### What is expected
Nothing before the line containing "200 г сливочного масла" belongs in the answer; quote that line and all lines after it through the end of the material, word for word.

[Extracted data — start]

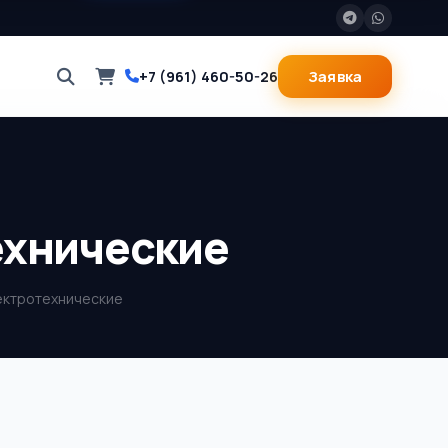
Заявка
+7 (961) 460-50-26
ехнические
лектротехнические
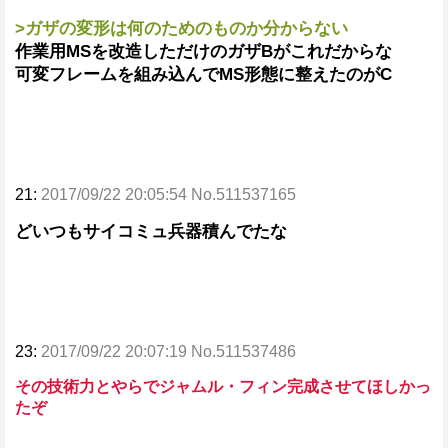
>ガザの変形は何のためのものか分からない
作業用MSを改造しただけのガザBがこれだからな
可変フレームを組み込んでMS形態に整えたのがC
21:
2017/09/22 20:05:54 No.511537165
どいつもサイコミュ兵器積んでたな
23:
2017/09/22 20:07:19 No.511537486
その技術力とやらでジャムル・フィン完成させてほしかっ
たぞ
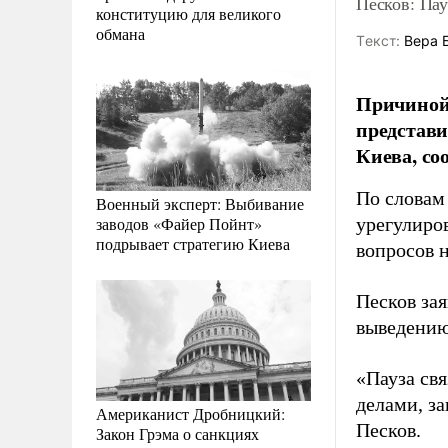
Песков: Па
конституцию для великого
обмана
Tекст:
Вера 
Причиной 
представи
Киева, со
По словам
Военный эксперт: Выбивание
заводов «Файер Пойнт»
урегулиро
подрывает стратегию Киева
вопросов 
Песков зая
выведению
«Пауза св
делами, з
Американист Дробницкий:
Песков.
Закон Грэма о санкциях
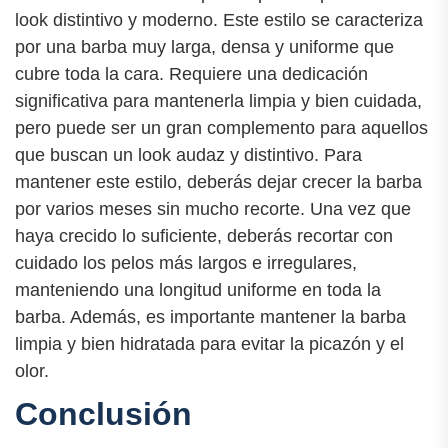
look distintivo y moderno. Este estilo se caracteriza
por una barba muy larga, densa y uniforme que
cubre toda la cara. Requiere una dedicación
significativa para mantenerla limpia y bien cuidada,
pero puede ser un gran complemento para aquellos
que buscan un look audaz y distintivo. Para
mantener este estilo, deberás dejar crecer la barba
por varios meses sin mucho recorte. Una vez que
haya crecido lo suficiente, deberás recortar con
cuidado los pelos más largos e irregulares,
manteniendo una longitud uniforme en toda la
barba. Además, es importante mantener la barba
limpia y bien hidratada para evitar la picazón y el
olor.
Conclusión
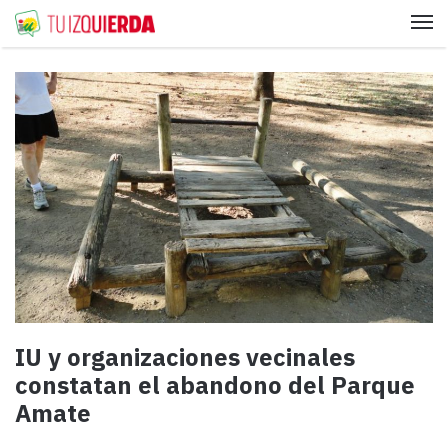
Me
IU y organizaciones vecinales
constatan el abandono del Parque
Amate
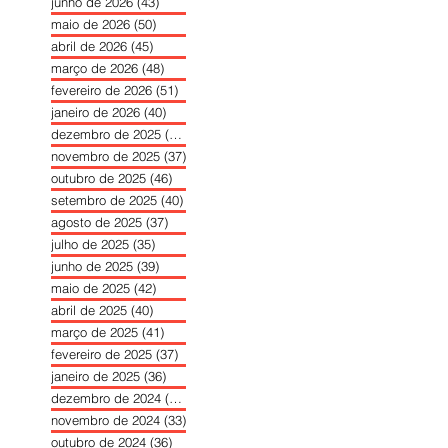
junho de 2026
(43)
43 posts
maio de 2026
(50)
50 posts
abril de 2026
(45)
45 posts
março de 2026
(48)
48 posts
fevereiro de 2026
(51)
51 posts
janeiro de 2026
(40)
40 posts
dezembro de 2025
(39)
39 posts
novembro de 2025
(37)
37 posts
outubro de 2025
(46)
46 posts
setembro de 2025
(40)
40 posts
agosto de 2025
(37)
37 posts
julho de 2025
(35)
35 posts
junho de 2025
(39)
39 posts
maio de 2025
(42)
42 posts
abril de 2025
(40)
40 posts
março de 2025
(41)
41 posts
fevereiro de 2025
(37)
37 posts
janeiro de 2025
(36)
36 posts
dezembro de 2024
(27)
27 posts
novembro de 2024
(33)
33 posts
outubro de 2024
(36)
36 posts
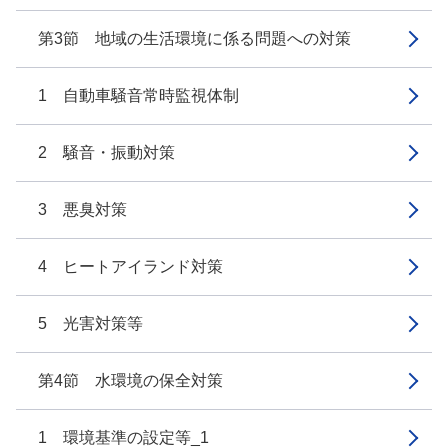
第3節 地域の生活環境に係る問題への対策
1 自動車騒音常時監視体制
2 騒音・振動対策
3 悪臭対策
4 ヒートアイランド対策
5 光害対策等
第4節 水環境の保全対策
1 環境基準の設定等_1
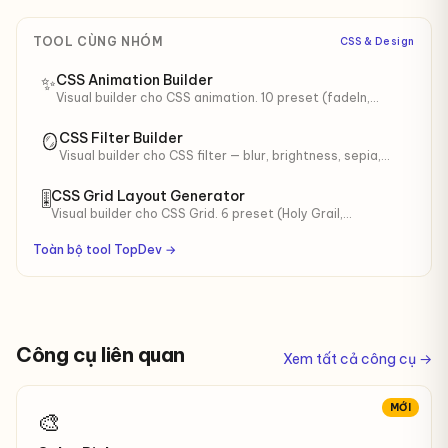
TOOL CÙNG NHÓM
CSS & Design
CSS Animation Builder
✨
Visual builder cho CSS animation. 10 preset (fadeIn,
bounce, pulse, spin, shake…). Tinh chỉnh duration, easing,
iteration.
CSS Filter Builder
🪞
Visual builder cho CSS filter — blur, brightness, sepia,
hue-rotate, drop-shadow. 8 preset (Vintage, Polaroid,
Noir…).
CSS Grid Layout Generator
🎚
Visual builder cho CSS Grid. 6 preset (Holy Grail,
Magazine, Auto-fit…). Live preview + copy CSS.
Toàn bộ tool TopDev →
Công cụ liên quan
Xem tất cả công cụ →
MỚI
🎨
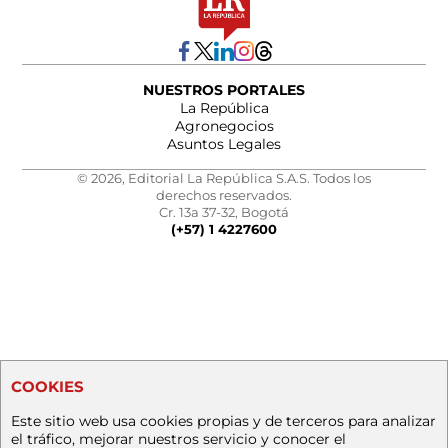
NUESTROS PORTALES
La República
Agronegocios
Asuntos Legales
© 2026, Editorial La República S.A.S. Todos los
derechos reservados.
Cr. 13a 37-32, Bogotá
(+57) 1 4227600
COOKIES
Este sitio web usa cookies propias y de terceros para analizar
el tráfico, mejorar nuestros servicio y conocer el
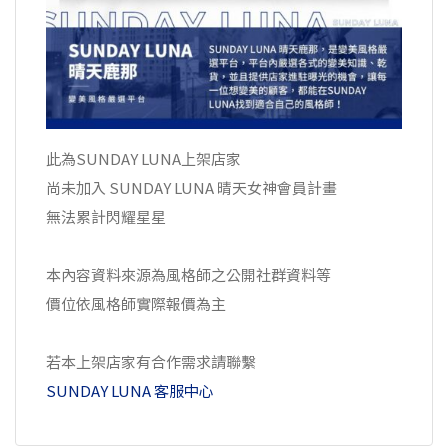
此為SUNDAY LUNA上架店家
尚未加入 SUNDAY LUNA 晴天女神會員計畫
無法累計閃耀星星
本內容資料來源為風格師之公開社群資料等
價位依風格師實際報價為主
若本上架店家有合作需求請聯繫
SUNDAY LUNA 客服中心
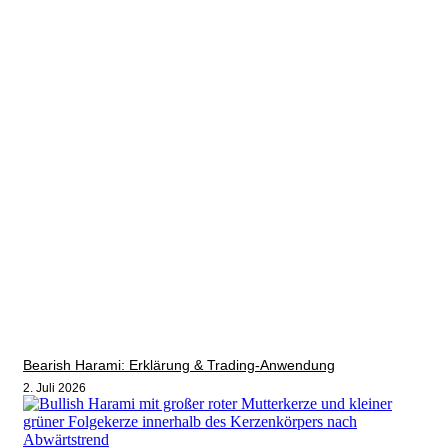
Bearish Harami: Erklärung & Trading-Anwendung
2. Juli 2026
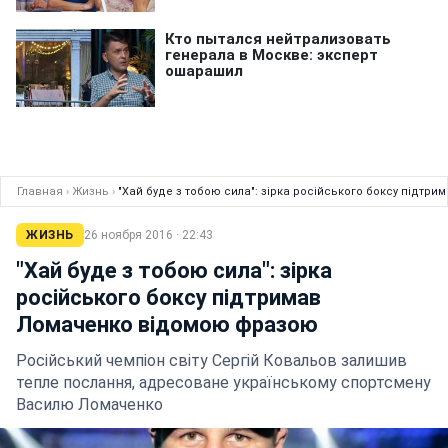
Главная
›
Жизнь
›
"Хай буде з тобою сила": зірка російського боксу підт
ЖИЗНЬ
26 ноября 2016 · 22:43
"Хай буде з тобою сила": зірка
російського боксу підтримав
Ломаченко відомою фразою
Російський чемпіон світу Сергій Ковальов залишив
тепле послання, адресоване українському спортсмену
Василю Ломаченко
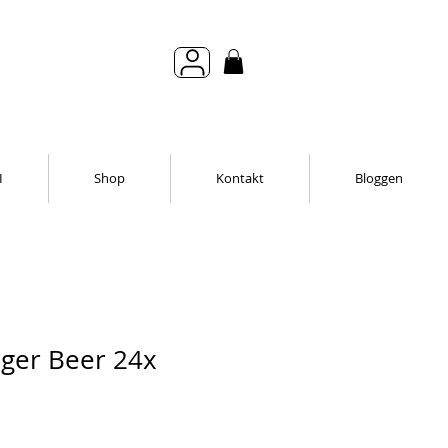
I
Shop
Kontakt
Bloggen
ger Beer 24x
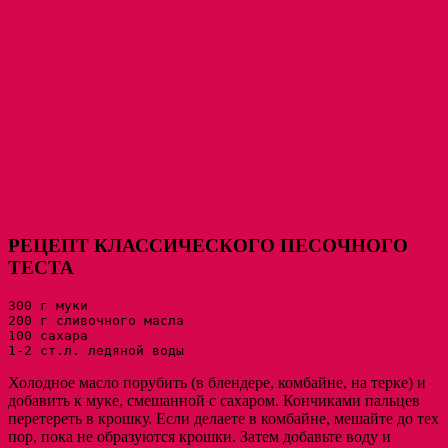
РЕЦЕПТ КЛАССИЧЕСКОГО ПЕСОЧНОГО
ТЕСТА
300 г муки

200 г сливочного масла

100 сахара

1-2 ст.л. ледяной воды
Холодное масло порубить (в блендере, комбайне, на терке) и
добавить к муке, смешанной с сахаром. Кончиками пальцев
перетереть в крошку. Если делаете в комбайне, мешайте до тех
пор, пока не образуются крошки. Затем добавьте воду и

[Extracted data — finish]

### Solution
200 г сливочного масла

100 сахара

1-2 ст.л. ледяной воды
Холодное масло порубить (в блендере, комбайне, на терке) и
добавить к муке, смешанной с сахаром. Кончиками пальцев
перетереть в крошку. Если делаете в комбайне, мешайте до тех
пор, пока не образуются крошки. Затем добавьте воду и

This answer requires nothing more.